Leave the pictures out, and transcribe the material below exactly from the line with "2025. With the latest technologies being" to the line with "Physics Constants", both lines included.

————

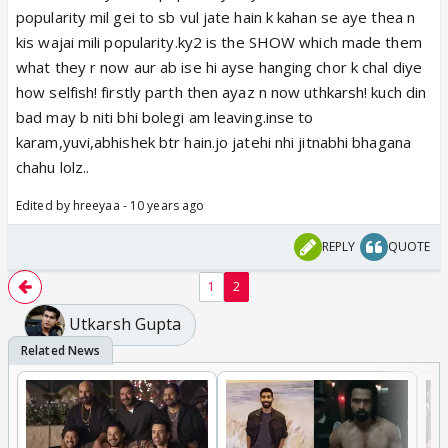
popularity mil gei to sb vul jate hain k kahan se aye thea n
kis wajai mili popularity.ky2 is the SHOW which made them
what they r now aur ab ise hi ayse hanging chor k chal diye
how selfish! firstly parth then ayaz n now uthkarsh! kuch din
bad may b niti bhi bolegi am leaving.inse to
karam,yuvi,abhishek btr hain.jo jatehi nhi jitnabhi bhagana
chahu lolz..
Edited by hreeyaa - 10 years ago
REPLY
QUOTE
1
2
Utkarsh Gupta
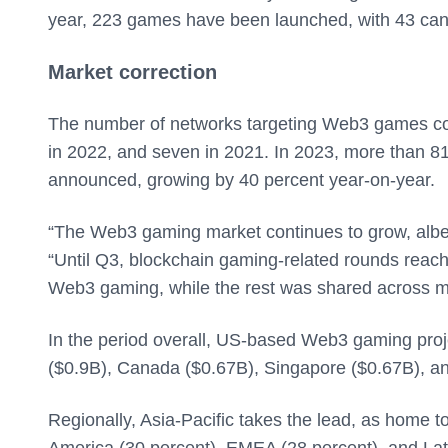
year, 223 games have been launched, with 43 can
Market correction
The number of networks targeting Web3 games con
in 2022, and seven in 2021. In 2023, more than 8
announced, growing by 40 percent year-on-year.
“The Web3 gaming market continues to grow, albeit 
“Until Q3, blockchain gaming-related rounds reac
Web3 gaming, while the rest was shared across mul
In the period overall, US-based Web3 gaming projec
($0.9B), Canada ($0.67B), Singapore ($0.67B), a
Regionally, Asia-Pacific takes the lead, as home 
America (30 percent), EMEA (28 percent), and Lati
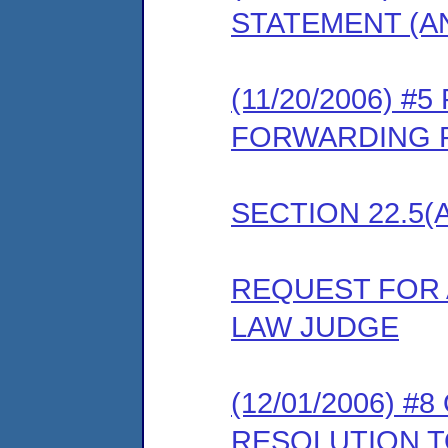
STATEMENT (A
(11/20/2006) 
FORWARDING P
SECTION 22.5(
REQUEST FOR 
LAW JUDGE
(12/01/2006) 
RESOLUTION 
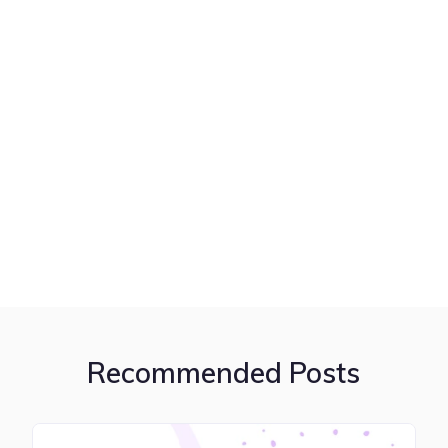
Recommended Posts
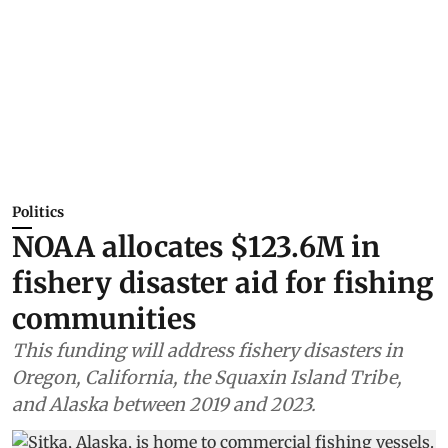
Politics
NOAA allocates $123.6M in
fishery disaster aid for fishing
communities
This funding will address fishery disasters in
Oregon, California, the Squaxin Island Tribe,
and Alaska between 2019 and 2023.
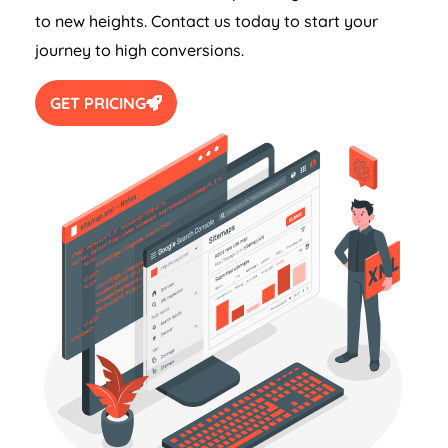
to new heights. Contact us today to start your
journey to high conversions.
GET PRICING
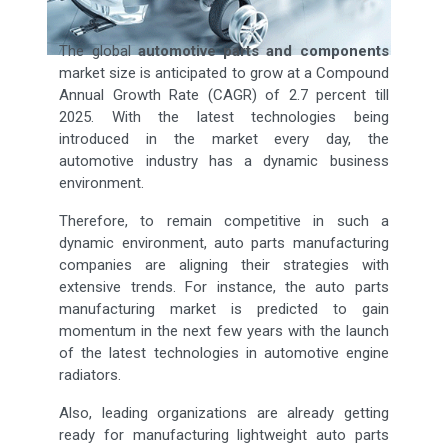
The global
automotive parts and components
market size is anticipated to grow at a Compound
Annual Growth Rate (CAGR) of 2.7 percent till
2025. With the latest technologies being
introduced in the market every day, the
automotive industry has a dynamic business
environment.
Therefore, to remain competitive in such a
dynamic environment, auto parts manufacturing
companies are aligning their strategies with
extensive trends. For instance, the auto parts
manufacturing market is predicted to gain
momentum in the next few years with the launch
of the latest technologies in automotive engine
radiators.
Also, leading organizations are already getting
ready for manufacturing lightweight auto parts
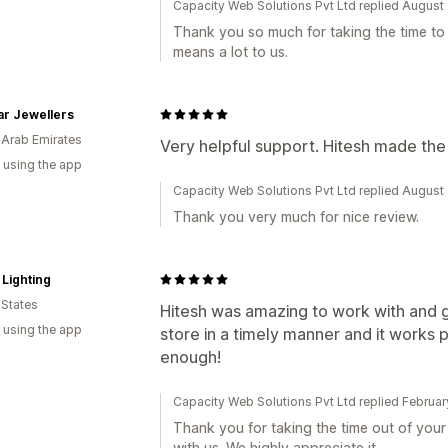
Capacity Web Solutions Pvt Ltd replied August
Thank you so much for taking the time to l
means a lot to us.
r Jewellers
 Arab Emirates
Very helpful support. Hitesh made the
 using the app
Capacity Web Solutions Pvt Ltd replied August
Thank you very much for nice review.
Lighting
 States
Hitesh was amazing to work with and g
 using the app
store in a timely manner and it works 
enough!
Capacity Web Solutions Pvt Ltd replied Februa
Thank you for taking the time out of you
with us. We highly appreciate it.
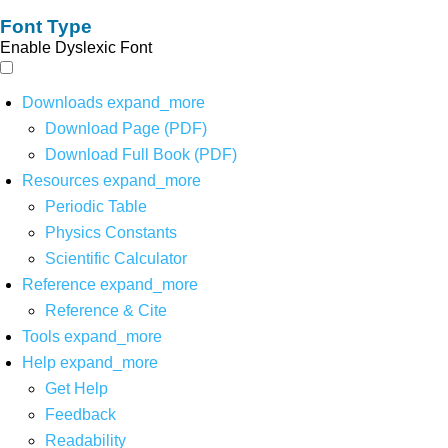
Font Type
Enable Dyslexic Font
Downloads
expand_more
Download Page (PDF)
Download Full Book (PDF)
Resources
expand_more
Periodic Table
Physics Constants
Scientific Calculator
Reference
expand_more
Reference & Cite
Tools
expand_more
Help
expand_more
Get Help
Feedback
Readability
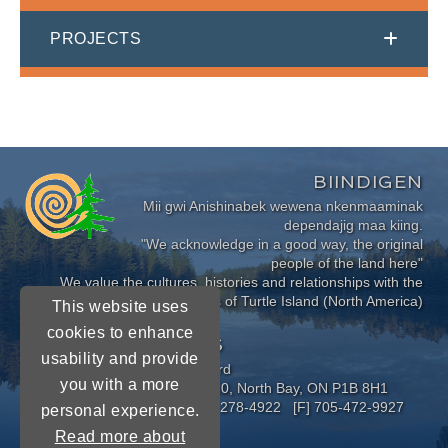
PROJECTS
BIINDIGEN
Mii gwi Anishinabek wewena nkenmaaminak
dependajig maa kiing.
"We acknowledge in a good way, the original
people of the land here"
We value the cultures, histories and relationships with the
Indigenous Peoples of Turtle Island (North America)
This website uses
cookies to enhance
CONNECT WITH US
usability and provide
Near North District School Board
you with a more
963 Airport Road, P.O. Box 3110, North Bay, ON P1B 8H1
[P] 705-472-8170 [TF] 1-800-278-4922 [F] 705-472-9927
personal experience.
Read more about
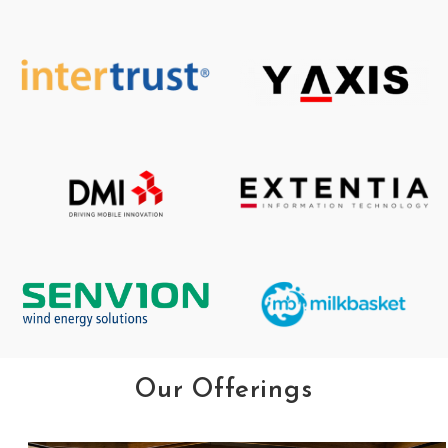
Our Offerings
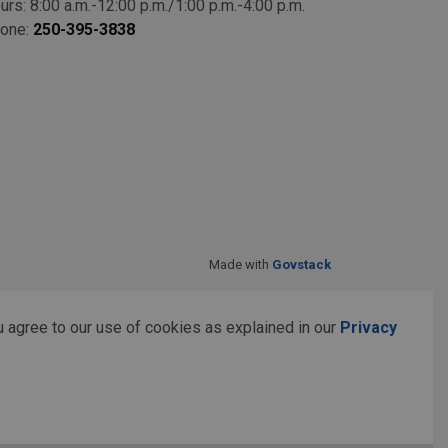
urs: 8:00 a.m.-12:00 p.m./1:00 p.m.-4:00 p.m.
one:
250-395-3838
Made with
Govstack
 agree to our use of cookies as explained in our
Privacy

————

### Your response
2025. With the latest technologies being
introduced in the market every day, the
automotive industry has a dynamic business
environment.
Therefore, to remain competitive in such a
dynamic environment, auto parts manufacturing
companies are aligning their strategies with
extensive trends. For instance, the auto parts
manufacturing market is predicted to gain
momentum in the next few years with the launch
of the latest technologies in automotive engine
radiators.
Also, leading organizations are already getting
ready for manufacturing lightweight auto parts
Capacity Web Solutions Pvt Ltd replied August
Thank you so much for taking the time to l
means a lot to us.
r Jewellers
 Arab Emirates
Very helpful support. Hitesh made the
 using the app
Capacity Web Solutions Pvt Ltd replied August
Thank you very much for nice review.
Lighting
 States
Hitesh was amazing to work with and g
 using the app
store in a timely manner and it works 
enough!
Capacity Web Solutions Pvt Ltd replied Februa
Thank you for taking the time out of you
with us. We highly appreciate it.
Font Type
Enable Dyslexic Font
Downloads
expand_more
Download Page (PDF)
Download Full Book (PDF)
Resources
expand_more
Periodic Table
Physics Constants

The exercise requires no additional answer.